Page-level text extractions
◇ ◇ ◇ ◇ ◇ ◇ ◇

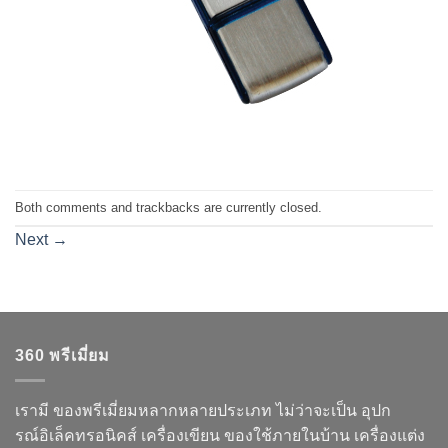
Both comments and trackbacks are currently closed.
Next
→
360 พรีเมี่ยม
เรามี ของพรีเมี่ยมหลากหลายประเภท ไม่ว่าจะเป็น อุปก
รณ์อิเล็คทรอนิคส์ เครื่องเขียน ของใช้ภายในบ้าน เครื่องแต่ง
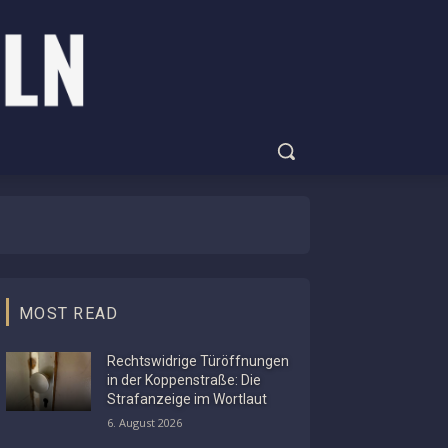
MOST READ
Rechtswidrige Türöffnungen
in der Koppenstraße: Die
Strafanzeige im Wortlaut
6. August 2026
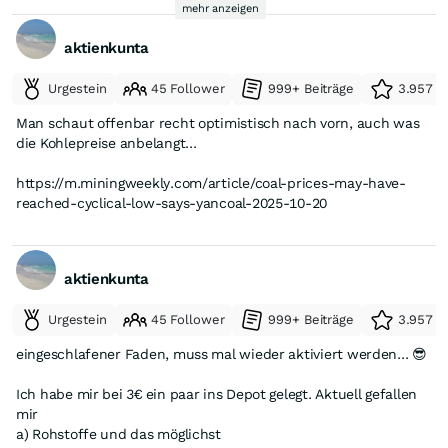
mehr anzeigen
aktienkunta
Urgestein
45 Follower
999+ Beiträge
3.957 e
Man schaut offenbar recht optimistisch nach vorn, auch was
die Kohlepreise anbelangt...
https://m.miningweekly.com/article/coal-prices-may-have-
reached-cyclical-low-says-yancoal-2025-10-20
aktienkunta
Urgestein
45 Follower
999+ Beiträge
3.957 e
eingeschlafener Faden, muss mal wieder aktiviert werden... 😎
Ich habe mir bei 3€ ein paar ins Depot gelegt. Aktuell gefallen
mir
a) Rohstoffe und das möglichst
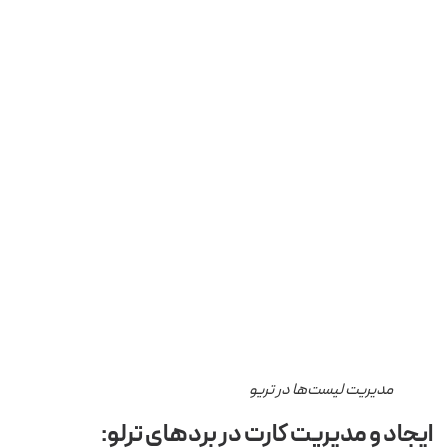
مدیریت لیست‌ها در تریو
ایجاد و مدیریت کارت در بردهای ترلو:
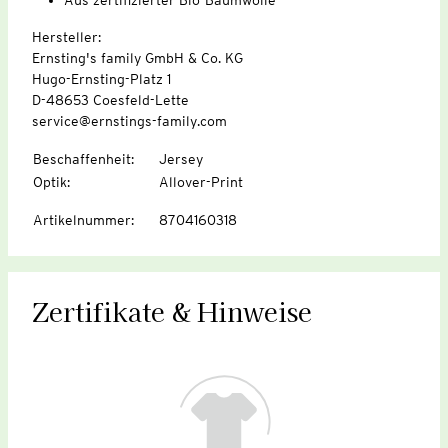
Hersteller:
Ernsting's family GmbH & Co. KG
Hugo-Ernsting-Platz 1
D-48653 Coesfeld-Lette
service@ernstings-family.com
Beschaffenheit
:
Jersey
Optik
:
Allover-Print
Artikelnummer
:
8704160318
Zertifikate & Hinweise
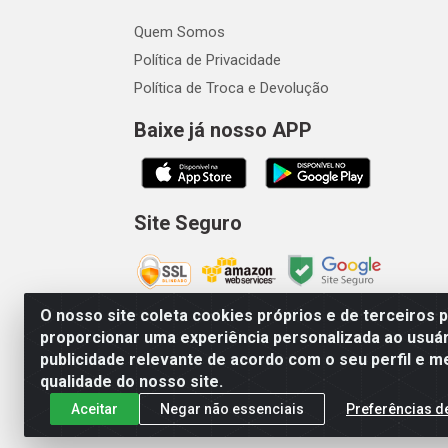
Quem Somos
Política de Privacidade
Política de Troca e Devolução
Baixe já nosso APP
Site Seguro
O nosso site coleta cookies próprios e de terceiros 
proporcionar uma experiência personalizada ao usuár
publicidade relevante de acordo com o seu perfil e m
Vetcom Distribuidora de Rações L
qualidade do nosso site.
Aceitar
Negar não essenciais
Preferências d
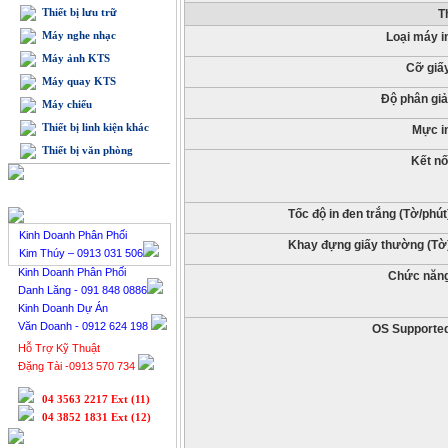
Thiết bị lưu trữ
T
Máy nghe nhạc
Loại máy i
Máy ảnh KTS
Cỡ giấ
Máy quay KTS
Độ phân giả
Máy chiếu
Thiết bị linh kiện khác
Mực i
Thiết bị văn phòng
Kết nố
BÁN HÀNG TRỰC TUYẾN
Tốc độ in đen trắng (Tờ/phút
Kinh Doanh Phân Phối
Khay đựng giấy thường (Tờ
Kim Thúy – 0913 031 506
Kinh Doanh Phân Phối
Chức năn
Danh Lăng - 091 848 0886
Kinh Doanh Dự Án
Văn Doanh - 0912 624 198
OS Supporte
Hỗ Trợ Kỹ Thuật
Đặng Tài -0913 570 734
04 3563 2217 Ext (11)
04 3852 1831 Ext (12)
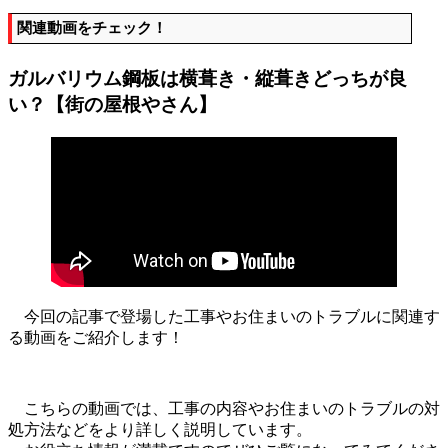
関連動画をチェック！
ガルバリウム鋼板は横葺き・縦葺きどっちが良
い？【街の屋根やさん】
今回の記事で登場した工事やお住まいのトラブルに関連す
る動画をご紹介します！
こちらの動画では、工事の内容やお住まいのトラブルの対
処方法などをより詳しく説明しています。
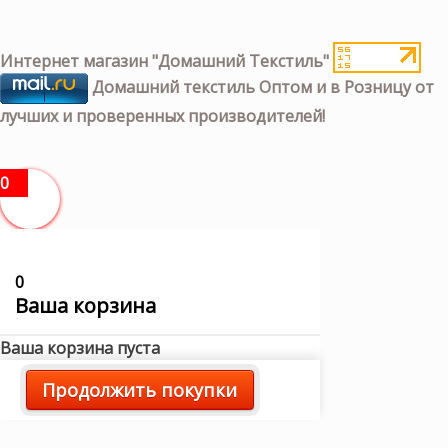
Интернет магазин "Домашний Текстиль"
Домашний текстиль Оптом и в Розницу от
лучших и проверенных производителей!
0
0
Ваша корзина
Ваша корзина пуста
Продолжить покупки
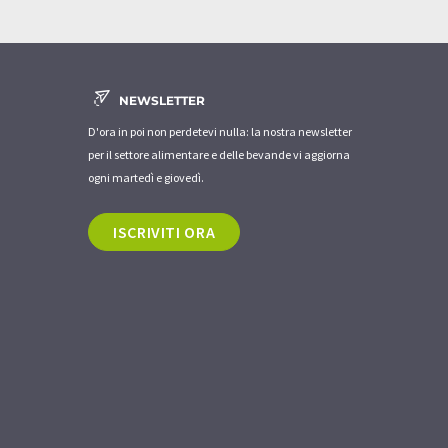
NEWSLETTER
D'ora in poi non perdetevi nulla: la nostra newsletter
per il settore alimentare e delle bevande vi aggiorna
ogni martedì e giovedì.
ISCRIVITI ORA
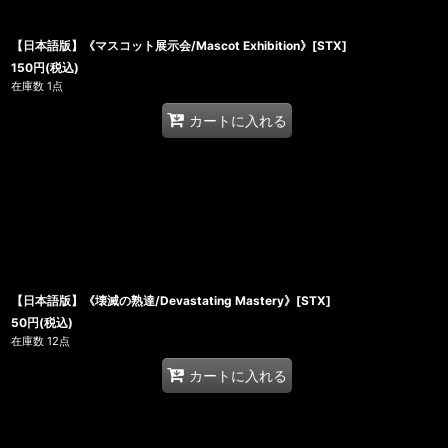
【日本語版】《マスコット展示会/Mascot Exhibition》[STX]
150
円
(税込)
在庫数 1点
カートに入れる
【日本語版】《壊滅の熟達/Devastating Mastery》[STX]
50
円
(税込)
在庫数 12点
カートに入れる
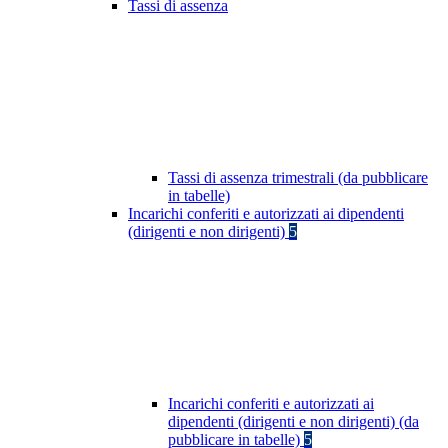
Tassi di assenza
Tassi di assenza trimestrali (da pubblicare
in tabelle)
Incarichi conferiti e autorizzati ai dipendenti
(dirigenti e non dirigenti)
5
Incarichi conferiti e autorizzati ai
dipendenti (dirigenti e non dirigenti) (da
pubblicare in tabelle)
5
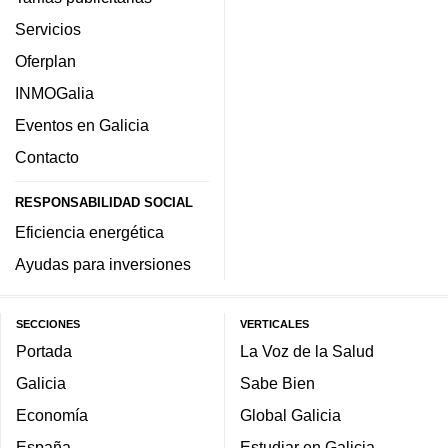
Servicios
Oferplan
INMOGalia
Eventos en Galicia
Contacto
RESPONSABILIDAD SOCIAL
Eficiencia energética
Ayudas para inversiones
SECCIONES
VERTICALES
Portada
La Voz de la Salud
Galicia
Sabe Bien
Economía
Global Galicia
España
Estudiar en Galicia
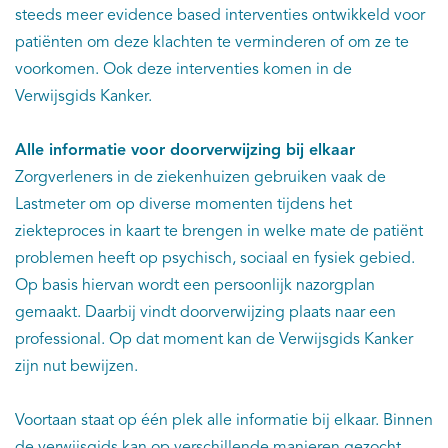
steeds meer evidence based interventies ontwikkeld voor
patiënten om deze klachten te verminderen of om ze te
voorkomen. Ook deze interventies komen in de
Verwijsgids Kanker.
Alle informatie voor doorverwijzing bij elkaar
Zorgverleners in de ziekenhuizen gebruiken vaak de
Lastmeter om op diverse momenten tijdens het
ziekteproces in kaart te brengen in welke mate de patiënt
problemen heeft op psychisch, sociaal en fysiek gebied.
Op basis hiervan wordt een persoonlijk nazorgplan
gemaakt. Daarbij vindt doorverwijzing plaats naar een
professional. Op dat moment kan de Verwijsgids Kanker
zijn nut bewijzen.
Voortaan staat op één plek alle informatie bij elkaar. Binnen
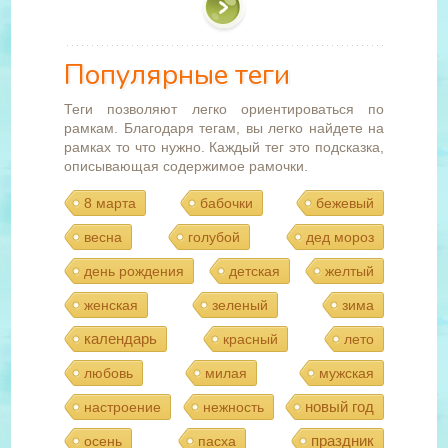
Популярные теги
Теги позволяют легко ориентироваться по
рамкам. Благодаря тегам, вы легко найдете на
рамках то что нужно. Каждый тег это подсказка,
описывающая содержимое рамочки.
8 марта
бабочки
бежевый
весна
голубой
дед мороз
день рождения
детская
желтый
женская
зеленый
зима
календарь
красный
лето
любовь
милая
мужская
новый год
настроение
нежность
праздник
осень
пасха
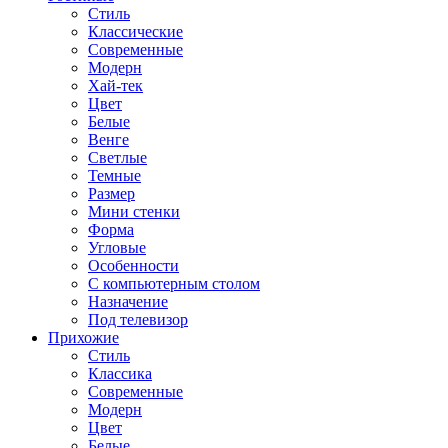
Стиль
Классические
Современные
Модерн
Хай-тек
Цвет
Белые
Венге
Светлые
Темные
Размер
Мини стенки
Форма
Угловые
Особенности
С компьютерным столом
Назначение
Под телевизор
Прихожие
Стиль
Классика
Современные
Модерн
Цвет
Белые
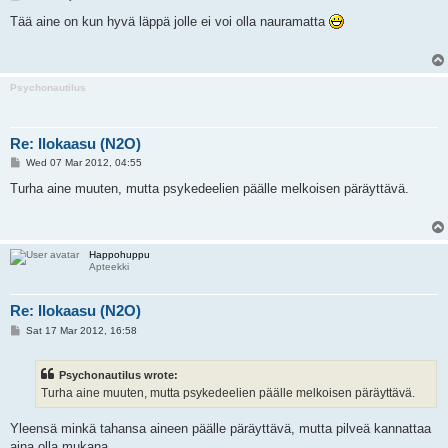
o
s
Tää aine on kun hyvä läppä jolle ei voi olla nauramatta
t
Psychonautilus
Re: Ilokaasu (N2O)
P
Wed 07 Mar 2012, 04:55
o
s
Turha aine muuten, mutta psykedeelien päälle melkoisen päräyttävä.
t
Happohuppu
Apteekki
Re: Ilokaasu (N2O)
P
Sat 17 Mar 2012, 16:58
o
s
t
Psychonautilus wrote:
Turha aine muuten, mutta psykedeelien päälle melkoisen päräyttävä.
Yleensä minkä tahansa aineen päälle päräyttävä, mutta pilveä kannattaa
aina olla mukana.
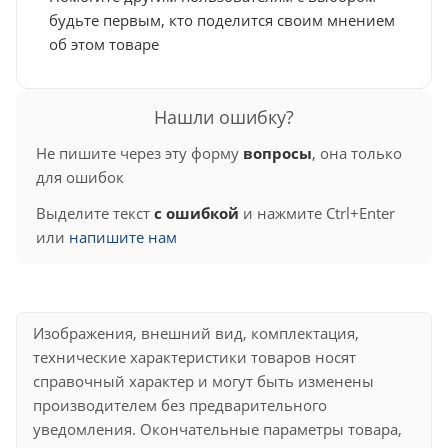
будьте первым, кто поделится своим мнением
об этом товаре
Нашли ошибку?
Не пишите через эту форму
вопросы
, она только
для ошибок
Выделите текст
с ошибкой
и нажмите Ctrl+Enter
или
напишите нам
Изображения, внешний вид, комплектация,
технические характеристики товаров носят
справочный характер и могут быть изменены
производителем без предварительного
уведомления. Окончательные параметры товара,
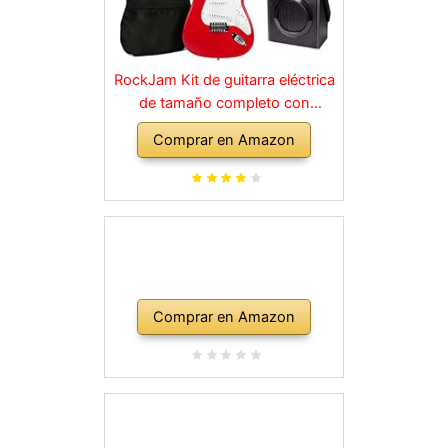
RockJam Kit de guitarra eléctrica
de tamaño completo con
amplificador de 10 vatios, clases,
Comprar en Amazon
correa, bolsa de transporte,
púas, golpe, plomo y cuerdas de
repuesto, color rojo
Comprar en Amazon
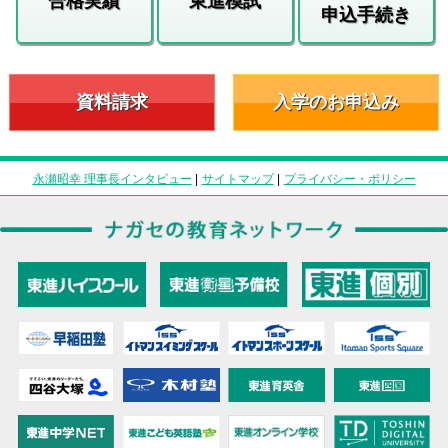
合格実績
東進模試
申込手続き
資料請求
入学のお申込み
永瀬昭幸 理事長インタビュー
|
サイトマップ
|
プライバシー・ポリシー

◇ ◇ ◇ ◇ ◇ ◇ ◇

From the first line of the records down through the line containing "Ernsting's family GmbH & Co. KG", transcribe exactly those lines and no others, both ends kept, pictures dropped.

Finished exercise:
Both comments and trackbacks are currently closed.
Next
→
360 พรีเมี่ยม
เรามี ของพรีเมี่ยมหลากหลายประเภท ไม่ว่าจะเป็น อุปก
รณ์อิเล็คทรอนิคส์ เครื่องเขียน ของใช้ภายในบ้าน เครื่องแต่ง
MOST READ
Rechtswidrige Türöffnungen
in der Koppenstraße: Die
Strafanzeige im Wortlaut
6. August 2026
mehr anzeigen
aktienkunta
Urgestein
45 Follower
999+ Beiträge
3.957 e
Man schaut offenbar recht optimistisch nach vorn, auch was
die Kohlepreise anbelangt...
https://m.miningweekly.com/article/coal-prices-may-have-
reached-cyclical-low-says-yancoal-2025-10-20
aktienkunta
Urgestein
45 Follower
999+ Beiträge
3.957 e
eingeschlafener Faden, muss mal wieder aktiviert werden... 😎
Ich habe mir bei 3€ ein paar ins Depot gelegt. Aktuell gefallen
mir
a) Rohstoffe und das möglichst
مدیریت لیست‌ها در تریو
ایجاد و مدیریت کارت در بردهای ترلو:
Hersteller:
Ernsting's family GmbH & Co. KG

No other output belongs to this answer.